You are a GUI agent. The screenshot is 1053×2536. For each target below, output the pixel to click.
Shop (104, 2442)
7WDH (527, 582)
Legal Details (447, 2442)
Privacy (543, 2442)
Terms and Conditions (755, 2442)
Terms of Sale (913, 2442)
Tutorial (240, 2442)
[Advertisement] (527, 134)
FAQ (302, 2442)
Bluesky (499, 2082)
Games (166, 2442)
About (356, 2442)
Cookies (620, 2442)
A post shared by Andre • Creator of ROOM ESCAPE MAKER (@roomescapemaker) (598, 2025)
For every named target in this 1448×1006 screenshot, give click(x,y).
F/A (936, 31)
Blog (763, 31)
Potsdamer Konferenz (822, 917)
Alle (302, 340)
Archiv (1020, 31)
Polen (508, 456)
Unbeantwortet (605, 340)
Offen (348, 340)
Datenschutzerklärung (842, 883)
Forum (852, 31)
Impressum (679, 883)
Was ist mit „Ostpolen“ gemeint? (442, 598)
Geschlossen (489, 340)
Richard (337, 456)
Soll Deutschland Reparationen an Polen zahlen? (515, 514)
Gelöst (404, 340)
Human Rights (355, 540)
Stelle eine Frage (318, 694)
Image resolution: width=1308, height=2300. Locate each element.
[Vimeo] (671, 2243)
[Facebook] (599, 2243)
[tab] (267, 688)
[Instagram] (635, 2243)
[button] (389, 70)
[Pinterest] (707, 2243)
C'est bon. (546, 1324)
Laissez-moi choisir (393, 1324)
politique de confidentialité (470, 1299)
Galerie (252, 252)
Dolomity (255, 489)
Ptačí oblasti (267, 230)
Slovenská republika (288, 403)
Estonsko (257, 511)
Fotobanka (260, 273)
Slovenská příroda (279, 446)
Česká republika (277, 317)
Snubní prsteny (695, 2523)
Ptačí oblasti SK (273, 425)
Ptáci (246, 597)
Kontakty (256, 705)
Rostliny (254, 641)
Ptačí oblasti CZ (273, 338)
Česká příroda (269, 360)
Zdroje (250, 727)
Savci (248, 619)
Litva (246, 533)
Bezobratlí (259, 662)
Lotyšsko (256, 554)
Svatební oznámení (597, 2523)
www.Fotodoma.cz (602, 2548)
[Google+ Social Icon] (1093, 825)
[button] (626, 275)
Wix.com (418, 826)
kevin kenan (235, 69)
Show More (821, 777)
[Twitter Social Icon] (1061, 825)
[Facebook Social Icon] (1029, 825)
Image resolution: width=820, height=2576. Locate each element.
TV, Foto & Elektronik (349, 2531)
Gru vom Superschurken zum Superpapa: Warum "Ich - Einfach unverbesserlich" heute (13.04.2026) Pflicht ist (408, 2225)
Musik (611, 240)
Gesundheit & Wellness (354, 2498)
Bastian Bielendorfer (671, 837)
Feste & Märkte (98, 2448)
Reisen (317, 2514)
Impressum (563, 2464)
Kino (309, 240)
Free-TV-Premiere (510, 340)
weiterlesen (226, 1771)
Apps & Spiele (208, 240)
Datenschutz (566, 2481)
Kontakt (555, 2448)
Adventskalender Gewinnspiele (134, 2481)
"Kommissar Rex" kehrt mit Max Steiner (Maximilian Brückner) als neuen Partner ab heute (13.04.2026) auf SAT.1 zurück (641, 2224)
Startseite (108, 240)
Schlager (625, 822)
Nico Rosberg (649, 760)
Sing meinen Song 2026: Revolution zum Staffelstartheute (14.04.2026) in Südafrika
══════
## What is being asked
The entries need to be set down again in full, with no word changed.

## Solution to the problem
You are a GUI agent. The screenshot is 1053×2536. For each target below, output the pixel to click.
Shop (104, 2442)
7WDH (527, 582)
Legal Details (447, 2442)
Privacy (543, 2442)
Terms and Conditions (755, 2442)
Terms of Sale (913, 2442)
Tutorial (240, 2442)
[Advertisement] (527, 134)
FAQ (302, 2442)
Bluesky (499, 2082)
Games (166, 2442)
About (356, 2442)
Cookies (620, 2442)
A post shared by Andre • Creator of ROOM ESCAPE MAKER (@roomescapemaker) (598, 2025)
For every named target in this 1448×1006 screenshot, give click(x,y).
F/A (936, 31)
Blog (763, 31)
Potsdamer Konferenz (822, 917)
Alle (302, 340)
Archiv (1020, 31)
Polen (508, 456)
Unbeantwortet (605, 340)
Offen (348, 340)
Datenschutzerklärung (842, 883)
Forum (852, 31)
Impressum (679, 883)
Was ist mit „Ostpolen“ gemeint? (442, 598)
Geschlossen (489, 340)
Richard (337, 456)
Soll Deutschland Reparationen an Polen zahlen? (515, 514)
Gelöst (404, 340)
Human Rights (355, 540)
Stelle eine Frage (318, 694)
Image resolution: width=1308, height=2300. Locate each element.
[Vimeo] (671, 2243)
[Facebook] (599, 2243)
[tab] (267, 688)
[Instagram] (635, 2243)
[button] (389, 70)
[Pinterest] (707, 2243)
C'est bon. (546, 1324)
Laissez-moi choisir (393, 1324)
politique de confidentialité (470, 1299)
Galerie (252, 252)
Dolomity (255, 489)
Ptačí oblasti (267, 230)
Slovenská republika (288, 403)
Estonsko (257, 511)
Fotobanka (260, 273)
Slovenská příroda (279, 446)
Česká republika (277, 317)
Snubní prsteny (695, 2523)
Ptačí oblasti SK (273, 425)
Ptáci (246, 597)
Kontakty (256, 705)
Rostliny (254, 641)
Ptačí oblasti CZ (273, 338)
Česká příroda (269, 360)
Zdroje (250, 727)
Savci (248, 619)
Litva (246, 533)
Bezobratlí (259, 662)
Lotyšsko (256, 554)
Svatební oznámení (597, 2523)
www.Fotodoma.cz (602, 2548)
[Google+ Social Icon] (1093, 825)
[button] (626, 275)
Wix.com (418, 826)
kevin kenan (235, 69)
Show More (821, 777)
[Twitter Social Icon] (1061, 825)
[Facebook Social Icon] (1029, 825)
Image resolution: width=820, height=2576. Locate each element.
TV, Foto & Elektronik (349, 2531)
Gru vom Superschurken zum Superpapa: Warum "Ich - Einfach unverbesserlich" heute (13.04.2026) Pflicht ist (408, 2225)
Musik (611, 240)
Gesundheit & Wellness (354, 2498)
Bastian Bielendorfer (671, 837)
Feste & Märkte (98, 2448)
Reisen (317, 2514)
Impressum (563, 2464)
Kino (309, 240)
Free-TV-Premiere (510, 340)
weiterlesen (226, 1771)
Apps & Spiele (208, 240)
Datenschutz (566, 2481)
Kontakt (555, 2448)
Adventskalender Gewinnspiele (134, 2481)
"Kommissar Rex" kehrt mit Max Steiner (Maximilian Brückner) als neuen Partner ab heute (13.04.2026) auf SAT.1 zurück (641, 2224)
Startseite (108, 240)
Schlager (625, 822)
Nico Rosberg (649, 760)
Sing meinen Song 2026: Revolution zum Staffelstartheute (14.04.2026) in Südafrika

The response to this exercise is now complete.